Access Type

Open Access Dissertation

Date of Award

January 2025

Degree Type

Dissertation

Degree Name

Ph.D.

Department

English

First Advisor

Barrett Watten

Abstract

This dissertation establishes the single-family house and lot as a political economy of its own. This project maps a political economy of race and class by focusing on both literary representations of the single-family house and lot and this space and structure’s historical, geographical, and architectural significance in and around the city of Detroit. Focusing on Sinclair Lewis’ Main Street (1920) and Babbitt (1922), John Updike’s Rabbit Redux (1971), Amy Haimerl’s Detroit Hustle: A Memoir of Love, Life & Home (2016), and Angela Flournoy’s The Turner House (2015) this analysis illuminates the values that underly and permeate this space and structure and shape the social and political discourses by which it is penetrated, mediated, and determined. By doing so, this project maps a kind of genealogy of epistemologies of the home (Mezel and Briganti 837), beginning with the ways that men like Henry Ford and William J. Levitt worked to mold this space and structure into a sine qua non of American middle-class identity for working-class whites. Proceeding from the conception and spread of the modern institution of homeownership in the early twentieth century, and leading up to a pivotal point in the 1970s when the cracks began to show in the promise that was supposed to have been built into this institution for working-class whites, I illustrate how these cracks appeared along lines of class and race.
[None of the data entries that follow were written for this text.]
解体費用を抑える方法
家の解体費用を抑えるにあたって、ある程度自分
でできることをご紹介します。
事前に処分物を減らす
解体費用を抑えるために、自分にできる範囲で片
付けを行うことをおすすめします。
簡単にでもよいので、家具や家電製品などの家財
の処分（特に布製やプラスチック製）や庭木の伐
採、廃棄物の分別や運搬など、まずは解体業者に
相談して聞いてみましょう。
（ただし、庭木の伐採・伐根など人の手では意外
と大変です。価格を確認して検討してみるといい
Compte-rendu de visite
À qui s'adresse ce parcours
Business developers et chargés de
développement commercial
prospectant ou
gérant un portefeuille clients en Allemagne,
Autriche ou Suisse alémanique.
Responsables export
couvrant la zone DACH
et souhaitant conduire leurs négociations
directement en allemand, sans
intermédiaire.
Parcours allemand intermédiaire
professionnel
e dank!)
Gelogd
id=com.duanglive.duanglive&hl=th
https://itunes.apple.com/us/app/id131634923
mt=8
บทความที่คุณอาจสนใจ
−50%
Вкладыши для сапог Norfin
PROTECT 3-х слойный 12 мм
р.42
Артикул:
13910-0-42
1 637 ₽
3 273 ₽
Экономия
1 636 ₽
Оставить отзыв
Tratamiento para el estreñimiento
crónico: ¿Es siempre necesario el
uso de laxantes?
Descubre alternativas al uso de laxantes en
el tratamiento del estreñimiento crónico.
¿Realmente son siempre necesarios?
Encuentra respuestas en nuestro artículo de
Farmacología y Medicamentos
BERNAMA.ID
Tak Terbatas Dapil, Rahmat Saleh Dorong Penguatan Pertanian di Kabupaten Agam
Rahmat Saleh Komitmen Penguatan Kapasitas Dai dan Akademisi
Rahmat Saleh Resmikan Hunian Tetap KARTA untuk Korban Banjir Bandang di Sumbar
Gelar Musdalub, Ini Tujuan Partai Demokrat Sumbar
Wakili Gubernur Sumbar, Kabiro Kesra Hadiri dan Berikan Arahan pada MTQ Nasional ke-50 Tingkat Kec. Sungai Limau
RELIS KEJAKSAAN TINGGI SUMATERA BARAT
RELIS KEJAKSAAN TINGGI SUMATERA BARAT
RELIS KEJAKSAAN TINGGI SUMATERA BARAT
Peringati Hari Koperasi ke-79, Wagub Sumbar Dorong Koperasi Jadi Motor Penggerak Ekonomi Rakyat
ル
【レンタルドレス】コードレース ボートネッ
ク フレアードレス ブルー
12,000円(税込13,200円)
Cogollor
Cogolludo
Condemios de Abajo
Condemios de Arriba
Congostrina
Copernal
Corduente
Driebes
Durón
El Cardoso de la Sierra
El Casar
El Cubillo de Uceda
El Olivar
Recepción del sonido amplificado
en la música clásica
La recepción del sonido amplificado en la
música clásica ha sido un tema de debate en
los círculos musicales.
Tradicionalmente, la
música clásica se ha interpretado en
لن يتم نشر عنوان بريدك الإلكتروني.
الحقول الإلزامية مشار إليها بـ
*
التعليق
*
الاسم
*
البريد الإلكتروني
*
By then focusing on divergent experiences of homeownership of lifelong Detroiters and “New Detroiters” in the “rebirth” narrative of Detroit in our current century, this historical trajectory sheds light on the easily missed historical connections between working-class whites who fought black encroachment in their white neighborhoods in the city earlier and a new generation of privileged white newcomers and gentrifiers moving to Detroit to be part of its touted “rebirth.” This history ultimately frames my concluding picture of the dispossession and displacement experienced by many of Detroit’s lifelong black residents, which I argue is built into this process of “rebirth,” and the importance of the right to return home.